- Source data
● ● ●
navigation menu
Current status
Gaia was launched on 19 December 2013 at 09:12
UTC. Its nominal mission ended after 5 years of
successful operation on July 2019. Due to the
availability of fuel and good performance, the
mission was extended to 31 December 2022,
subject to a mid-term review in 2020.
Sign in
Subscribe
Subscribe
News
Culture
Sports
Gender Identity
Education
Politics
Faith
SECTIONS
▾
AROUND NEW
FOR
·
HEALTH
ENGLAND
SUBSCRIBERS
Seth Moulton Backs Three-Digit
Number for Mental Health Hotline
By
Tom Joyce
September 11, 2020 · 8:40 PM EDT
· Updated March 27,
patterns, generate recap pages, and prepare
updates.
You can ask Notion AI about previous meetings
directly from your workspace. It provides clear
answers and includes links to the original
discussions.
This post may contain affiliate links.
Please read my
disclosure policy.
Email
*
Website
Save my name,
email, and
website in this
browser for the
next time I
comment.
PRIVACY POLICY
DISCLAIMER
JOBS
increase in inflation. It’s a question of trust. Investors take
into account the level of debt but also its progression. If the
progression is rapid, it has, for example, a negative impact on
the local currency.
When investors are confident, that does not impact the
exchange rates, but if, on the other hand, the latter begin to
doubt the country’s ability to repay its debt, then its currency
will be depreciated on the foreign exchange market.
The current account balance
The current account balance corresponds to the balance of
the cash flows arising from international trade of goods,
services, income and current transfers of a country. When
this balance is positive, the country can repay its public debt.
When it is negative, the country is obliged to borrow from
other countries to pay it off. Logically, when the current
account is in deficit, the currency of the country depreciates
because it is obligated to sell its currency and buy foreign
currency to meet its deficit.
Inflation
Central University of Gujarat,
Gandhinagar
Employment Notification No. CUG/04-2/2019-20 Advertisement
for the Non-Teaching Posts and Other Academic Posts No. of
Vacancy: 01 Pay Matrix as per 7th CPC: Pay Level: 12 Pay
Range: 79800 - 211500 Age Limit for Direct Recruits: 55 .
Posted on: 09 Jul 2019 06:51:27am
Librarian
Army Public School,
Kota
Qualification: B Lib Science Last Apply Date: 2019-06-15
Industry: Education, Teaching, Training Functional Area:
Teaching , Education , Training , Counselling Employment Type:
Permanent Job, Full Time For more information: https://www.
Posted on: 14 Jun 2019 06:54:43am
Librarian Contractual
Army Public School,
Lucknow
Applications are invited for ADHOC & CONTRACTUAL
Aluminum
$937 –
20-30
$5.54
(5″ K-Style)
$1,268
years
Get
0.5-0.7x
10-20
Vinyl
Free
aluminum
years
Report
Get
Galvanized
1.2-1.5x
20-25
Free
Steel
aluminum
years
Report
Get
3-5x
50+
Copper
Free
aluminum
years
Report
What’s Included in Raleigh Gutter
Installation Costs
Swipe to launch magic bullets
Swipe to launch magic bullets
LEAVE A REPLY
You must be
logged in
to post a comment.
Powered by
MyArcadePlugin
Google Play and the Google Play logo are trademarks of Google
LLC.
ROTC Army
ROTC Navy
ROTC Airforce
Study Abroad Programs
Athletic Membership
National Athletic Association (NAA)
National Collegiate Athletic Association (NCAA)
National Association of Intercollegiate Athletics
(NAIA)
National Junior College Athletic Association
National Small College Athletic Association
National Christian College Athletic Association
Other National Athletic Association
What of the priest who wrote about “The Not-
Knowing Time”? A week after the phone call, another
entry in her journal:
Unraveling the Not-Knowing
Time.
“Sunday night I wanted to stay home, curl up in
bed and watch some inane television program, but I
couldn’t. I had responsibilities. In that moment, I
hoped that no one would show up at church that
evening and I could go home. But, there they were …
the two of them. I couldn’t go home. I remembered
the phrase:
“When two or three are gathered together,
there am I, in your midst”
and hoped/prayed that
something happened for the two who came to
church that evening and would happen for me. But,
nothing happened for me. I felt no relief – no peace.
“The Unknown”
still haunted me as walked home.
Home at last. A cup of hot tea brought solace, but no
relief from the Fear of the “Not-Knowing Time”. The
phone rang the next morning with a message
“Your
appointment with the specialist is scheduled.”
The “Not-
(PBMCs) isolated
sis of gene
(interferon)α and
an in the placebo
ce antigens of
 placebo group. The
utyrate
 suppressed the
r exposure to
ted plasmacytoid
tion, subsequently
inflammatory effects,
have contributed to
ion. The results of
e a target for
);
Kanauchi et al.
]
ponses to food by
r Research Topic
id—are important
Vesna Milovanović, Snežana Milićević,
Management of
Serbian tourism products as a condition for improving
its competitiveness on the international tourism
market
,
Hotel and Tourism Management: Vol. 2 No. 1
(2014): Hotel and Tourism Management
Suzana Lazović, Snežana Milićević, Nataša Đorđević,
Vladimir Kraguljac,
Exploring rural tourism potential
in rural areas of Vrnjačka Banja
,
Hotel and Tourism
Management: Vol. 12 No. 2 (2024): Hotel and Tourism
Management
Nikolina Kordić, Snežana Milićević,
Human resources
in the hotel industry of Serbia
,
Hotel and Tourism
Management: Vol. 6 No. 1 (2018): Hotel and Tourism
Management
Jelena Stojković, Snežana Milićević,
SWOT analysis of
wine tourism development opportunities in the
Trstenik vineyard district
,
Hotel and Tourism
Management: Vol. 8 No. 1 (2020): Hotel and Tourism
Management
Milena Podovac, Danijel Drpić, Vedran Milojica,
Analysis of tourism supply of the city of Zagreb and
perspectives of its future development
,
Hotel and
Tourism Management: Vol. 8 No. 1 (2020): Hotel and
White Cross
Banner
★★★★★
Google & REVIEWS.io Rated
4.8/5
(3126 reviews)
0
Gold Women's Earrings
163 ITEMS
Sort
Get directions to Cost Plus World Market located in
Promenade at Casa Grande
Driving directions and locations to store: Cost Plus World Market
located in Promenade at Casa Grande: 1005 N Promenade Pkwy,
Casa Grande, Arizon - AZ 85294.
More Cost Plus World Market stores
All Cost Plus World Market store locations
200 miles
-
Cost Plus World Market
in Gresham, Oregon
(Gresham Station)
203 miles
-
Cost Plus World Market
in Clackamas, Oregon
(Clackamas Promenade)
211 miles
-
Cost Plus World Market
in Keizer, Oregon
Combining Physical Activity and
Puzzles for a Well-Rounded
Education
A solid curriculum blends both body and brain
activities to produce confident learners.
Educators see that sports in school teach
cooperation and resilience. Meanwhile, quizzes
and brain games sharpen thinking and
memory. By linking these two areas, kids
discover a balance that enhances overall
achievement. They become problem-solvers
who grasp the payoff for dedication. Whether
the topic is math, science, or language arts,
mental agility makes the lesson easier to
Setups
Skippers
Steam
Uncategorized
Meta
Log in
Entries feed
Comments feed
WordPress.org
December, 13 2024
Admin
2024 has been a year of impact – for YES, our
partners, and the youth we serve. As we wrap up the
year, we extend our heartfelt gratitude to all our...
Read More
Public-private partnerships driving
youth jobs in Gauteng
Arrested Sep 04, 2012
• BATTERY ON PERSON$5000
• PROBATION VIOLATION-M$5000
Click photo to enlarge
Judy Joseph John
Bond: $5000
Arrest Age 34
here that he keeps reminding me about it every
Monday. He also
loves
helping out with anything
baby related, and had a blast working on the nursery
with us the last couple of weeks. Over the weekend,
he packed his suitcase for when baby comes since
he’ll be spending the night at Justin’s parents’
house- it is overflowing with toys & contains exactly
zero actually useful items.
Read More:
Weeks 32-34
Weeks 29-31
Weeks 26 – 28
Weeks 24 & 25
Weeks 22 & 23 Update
● ● ●
- Problem to solve
Wherever the word "Posted" turns up in a line of the listing, that line counts; report the total as a lone number.

- Answer section
2